Segment Open

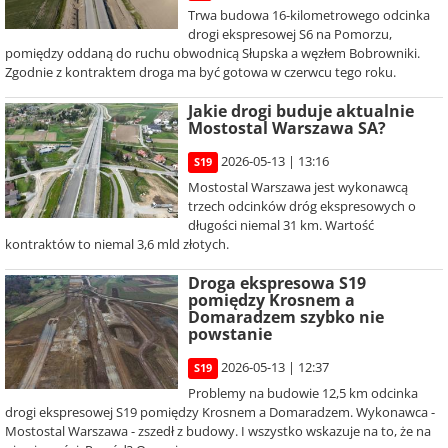
Trwa budowa 16-kilometrowego odcinka
drogi ekspresowej S6 na Pomorzu,
pomiędzy oddaną do ruchu obwodnicą Słupska a węzłem Bobrowniki.
Zgodnie z kontraktem droga ma być gotowa w czerwcu tego roku.
Jakie drogi buduje aktualnie
Mostostal Warszawa SA?
2026-05-13 | 13:16
S19
Mostostal Warszawa jest wykonawcą
trzech odcinków dróg ekspresowych o
długości niemal 31 km. Wartość
kontraktów to niemal 3,6 mld złotych.
Droga ekspresowa S19
pomiędzy Krosnem a
Domaradzem szybko nie
powstanie
2026-05-13 | 12:37
S19
Problemy na budowie 12,5 km odcinka
drogi ekspresowej S19 pomiędzy Krosnem a Domaradzem. Wykonawca -
Mostostal Warszawa - zszedł z budowy. I wszystko wskazuje na to, że na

Segment Closed

__YOUR GOAL__
Set down exactly, and only, the lines from the one containing "długości niemal 31 km. Wartość" to the final line of the data.

__ANSWER BOX__
długości niemal 31 km. Wartość
kontraktów to niemal 3,6 mld złotych.
Droga ekspresowa S19
pomiędzy Krosnem a
Domaradzem szybko nie
powstanie
2026-05-13 | 12:37
S19
Problemy na budowie 12,5 km odcinka
drogi ekspresowej S19 pomiędzy Krosnem a Domaradzem. Wykonawca -
Mostostal Warszawa - zszedł z budowy. I wszystko wskazuje na to, że na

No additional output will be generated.